Magento 2 is shipping with a new setup system instead of the traditional installation wizard. Let’s take a look at what it is all about.
For those not familiar with the term “setup system”, it is the installation wizard Magento uses to setup the configuration files, check file permissions, database initialization and all the rest that is required to make sure Magento is properly installed.
A long time into the development of Magento 2, the traditional installation wizard of Magento 1 ( Mage_Install) was being used, but since 0.1.0-alpha89 the new setup system started to surface. Around 0.1.0-alpha95 it went “live”. All you have to do to see it in action is get the latest Magento 2 build from Github or install it via Composer.
This article contains personal observations and relies on the unfinished alpha preview of Magento 2 (0.1.0-alpha98). Contents might be subject to change. /disclaimer
Magento 2 installation redirect flow
For those wondering how Magento 2 determines whether the setup should be ran, below is an overview of what back-stepping through the execution trace reveals. In layman’s terms: if the local.xml file does not exist, redirect to the setup.
- In index.php the application bootstrapper ( Magento\Framework\App\Bootstrap is fed ( ->run($app)) with an HTTP application instance ( Magento\Framework\App\Http sub-class of AppInterface).
- The bootstrapper asserts ( Bootstrap::assertInstalled()) whether the configuration directory ( app/etc) contains a local.xml file.
- If it does not exist, the bootstrap instance its error code is set to ERR_IS_INSTALLED and an exception is thrown.
- This exception is caught in the run() method of the bootstrapper and then passed to the catchException() of the application which was supplied earlier.
- In Http its case, catchException() delegates to a whole lot of checks and one of them is checking whether the bootstrap instance its error code equals ERR_IS_INSTALLED.
- If positive, the installer path is retrieved and the redirect is set up.
To some this might look overly complex and others might raise question marks why error flags and exceptions are alternately used for control flow. It probably boils down to a matter of taste, but if you have better insights please leave a comment at the bottom.
It uses Zend 2, AngularJS and Bootstrap
Don’t let those new fancy technologies distract you: “as soon as you are looking what is under the Magento framework, you are probably doing the wrong thing” is what Alan Kent has to say on the matter.

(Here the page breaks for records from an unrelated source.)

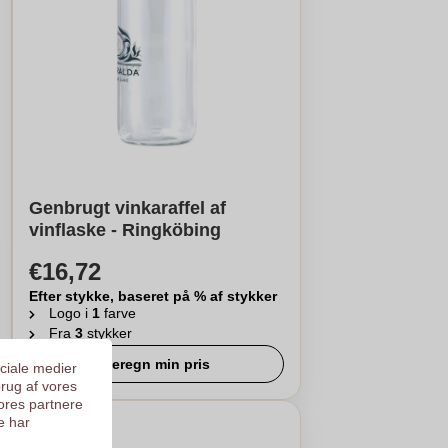
Genbrugt vinkaraffel af
vinflaske - Ringköbing
€16,72
Efter stykke, baseret på % af stykker
Logo i
1
farve
Fra
3
stykker
Beregn min pris
ociale medier
brug af vores
ores partnere
e har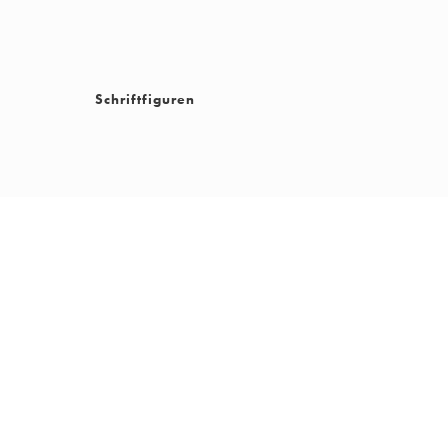
Schriftfiguren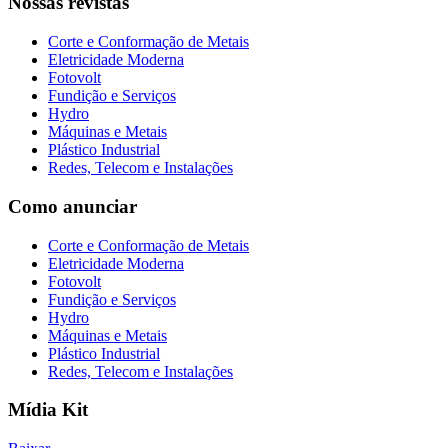
Nossas revistas
Corte e Conformação de Metais
Eletricidade Moderna
Fotovolt
Fundição e Serviços
Hydro
Máquinas e Metais
Plástico Industrial
Redes, Telecom e Instalações
Como anunciar
Corte e Conformação de Metais
Eletricidade Moderna
Fotovolt
Fundição e Serviços
Hydro
Máquinas e Metais
Plástico Industrial
Redes, Telecom e Instalações
Mídia Kit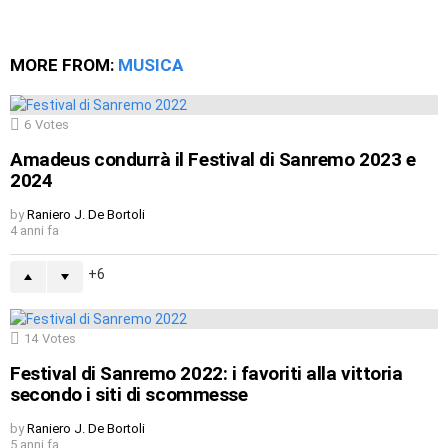
MORE FROM:
MUSICA
6
Votes
Amadeus condurrà il Festival di Sanremo 2023 e
2024
by
Raniero J. De Bortoli
4 anni fa
6
14
Votes
Festival di Sanremo 2022: i favoriti alla vittoria
secondo i siti di scommesse
by
Raniero J. De Bortoli
5 anni fa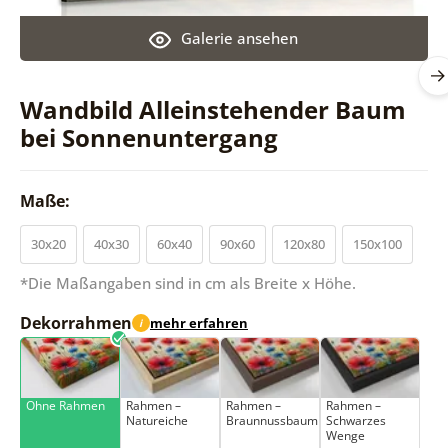
Galerie ansehen
Wandbild Alleinstehender Baum
bei Sonnenuntergang
Maße:
30x20
40x30
60x40
90x60
120x80
150x100
*Die Maßangaben sind in cm als Breite x Höhe.
Dekorrahmen
mehr erfahren
i
Ohne Rahmen
Rahmen –
Rahmen –
Rahmen –
Natureiche
Braunnussbaum
Schwarzes
Wenge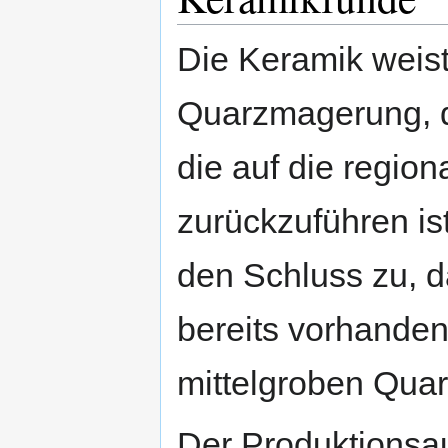
Die Keramik weist 
Quarzmagerung, d
die auf die regio
zurückzuführen i
den Schluss zu, d
bereits vorhande
mittelgroben Qua
Der Produktionsau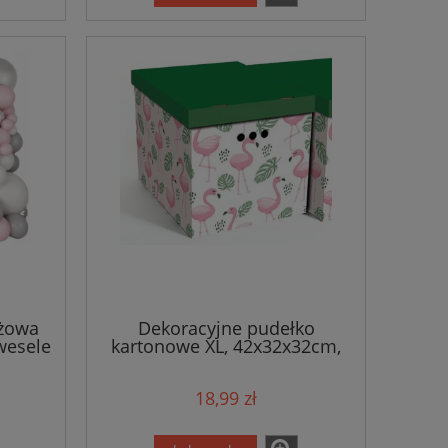
óżowa
Dekoracyjne pudełko
wesele
kartonowe XL, 42x32x32cm,
flamingi
18,99 zł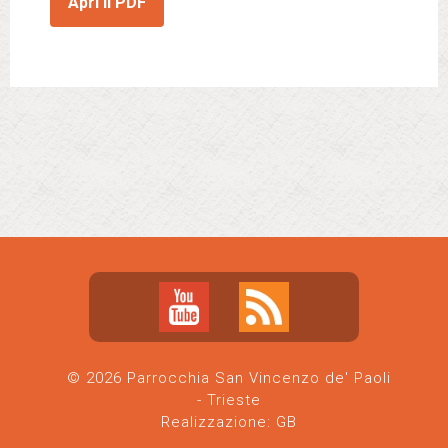
Apri il PDF
© 2026 Parrocchia San Vincenzo de' Paoli
- Trieste
Realizzazione:
GB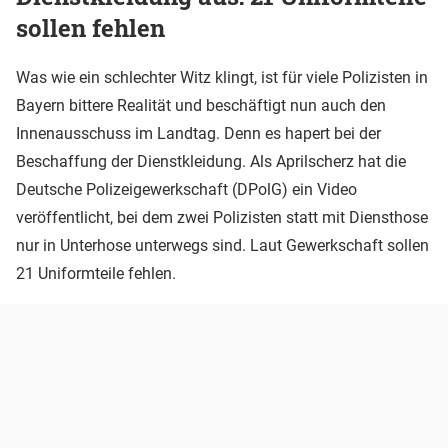
sollen fehlen
Was wie ein schlechter Witz klingt, ist für viele Polizisten in
Bayern bittere Realität und beschäftigt nun auch den
Innenausschuss im Landtag. Denn es hapert bei der
Beschaffung der Dienstkleidung. Als Aprilscherz hat die
Deutsche Polizeigewerkschaft (DPolG) ein Video
veröffentlicht, bei dem zwei Polizisten statt mit Diensthose
nur in Unterhose unterwegs sind. Laut Gewerkschaft sollen
21 Uniformteile fehlen.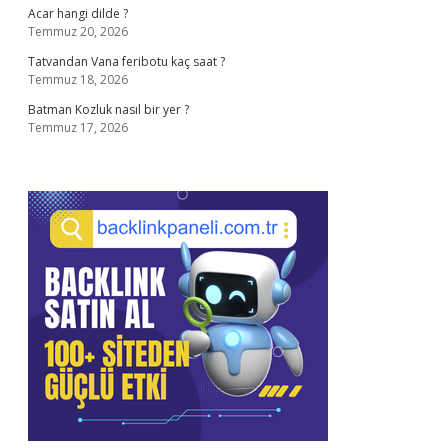
Acar hangi dilde ?
Temmuz 20, 2026
Tatvandan Vana feribotu kaç saat ?
Temmuz 18, 2026
Batman Kozluk nasıl bir yer ?
Temmuz 17, 2026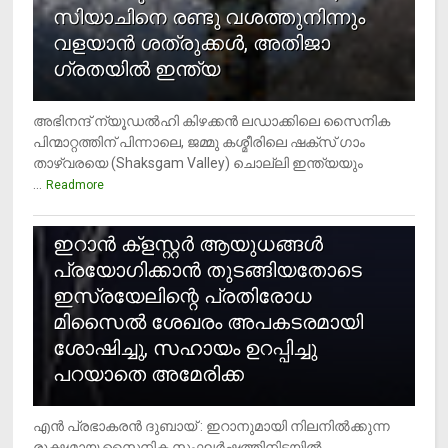
സിയാചിനെ രണ്ടു വശത്തുനിന്നും
വളയാൻ ശത്രുക്കൾ, അതിജാ​
ഗ്രതയിൽ ഇന്ത്യ
അഭിനന്ദ് ന്യൂഡൽഹി കിഴക്കൻ ലഡാക്കിലെ സൈനിക
പിന്മാറ്റത്തിന് പിന്നാലെ, ജമ്മു കശ്മീരിലെ ഷക്സ് ​ഗാം
താഴ്‌വരയെ (Shaksgam Valley) ചൊല്ലി ഇന്ത്യയും
...
Readmore
2
ഇറാന്‍ ക്‌ളസ്റ്റര്‍ ആയുധങ്ങള്‍
പ്രയോഗിക്കാന്‍ തുടങ്ങിയതോടെ
ഇസ്രയേലിന്റെ പ്രതിരോധ
മിസൈല്‍ ശേഖരം അപകടരമായി
ശോഷിച്ചു, സഹായം ഉറപ്പിച്ചു
പറയാതെ അമേരിക്ക
എന്‍ പ്രഭാകരന്‍ ദുബായ് : ഇറാനുമായി നിലനില്‍ക്കുന്ന
രൂക്ഷമായ സൈനിക സംഘര്‍ഷത്തിനിടയില്‍,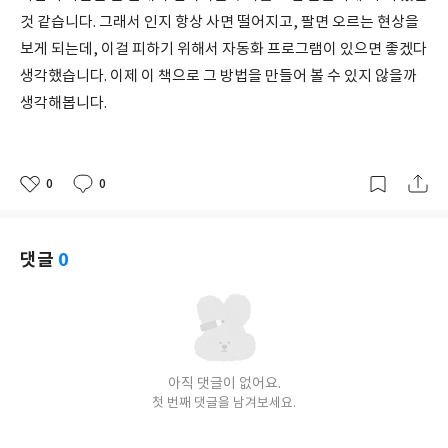
것 같습니다. 그래서 인지 항상 사면 떨어지고, 팔면 오르는 현상을
보게 되는데, 이걸 피하기 위해서 자동화 프로그램이 있으면 좋겠다
생각했습니다. 이제 이 책으로 그 방법을 만들어 볼 수 있지 않을까
생각해봅니다.
0
0
좋
댓
작
아
글
성
요
일
댓글
0
아직 댓글이 없어요.
첫 번째 댓글을 남겨보세요.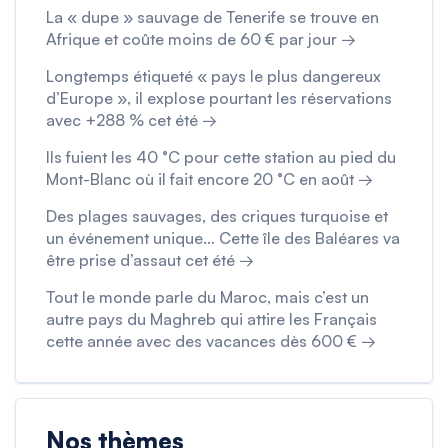
La « dupe » sauvage de Tenerife se trouve en
Afrique et coûte moins de 60 € par jour →
Longtemps étiqueté « pays le plus dangereux
d’Europe », il explose pourtant les réservations
avec +288 % cet été →
Ils fuient les 40 °C pour cette station au pied du
Mont-Blanc où il fait encore 20 °C en août →
Des plages sauvages, des criques turquoise et
un événement unique… Cette île des Baléares va
être prise d’assaut cet été →
Tout le monde parle du Maroc, mais c’est un
autre pays du Maghreb qui attire les Français
cette année avec des vacances dès 600 € →
Nos thèmes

It is however nice to know that the Magento 2 developers aren’t sitting still and sometimes affording themselves a bit of playground to use new technologies. The setup system is backed by Zend 2 and thus the structure of the setup system its code base is quite different than the rest of Magento 2 which runs on top of Zend 1. Combine this with the fact that the frontend makes use of AngularJS and almost solely communicates with the backend in JSON and you can easily tell that the setup system is a completely distinct entity.
We are uncertain why they decided to throw in Bootstrap instead of the new Magento UI framework. Maybe because it has support for Angular or because it was the quickest tool for the job. Whether they continue to use Bootstrap or not, undoubtedly they will refresh the UI thusly that it matches the Magento brand its house style.
It is decoupled
A major change in the new setup system is that it is decoupled from the rest of the code base. Though it integrates with the Magento 2 code base due to the necessity of calling modules their install scripts, most of the code is custom written. For example, registering the admin user is done by a new custom database library within the setup its framework.
A plausible explanation as to why they choose to decouple the setup, is that in the final scenario this relatively tiny tool will conveniently hide away all the technical backlog — like interacting with Composer — behind a web interface. Experienced users will still be able to interact with the installer from a CLI.
We like the idea that the setup is getting decoupled and the usage of Zend 2 gives us a sparkle of hope that in some future the rest of the legacy Magento code base will be refreshed. We are mumbling something about setting priorities for Magento 2 overall, but understand that writing unit tests for the Magento 2 code base all day is a whole lot less fun than playing with AngularJS and Bootstrap.
Few things work the first time and it is thus no surprise that the new setup system is still a bit flaky. Clear documentation or a word from Magento what exactly the new setup system will entail is still missing. Maybe Magento is still figuring out the latter.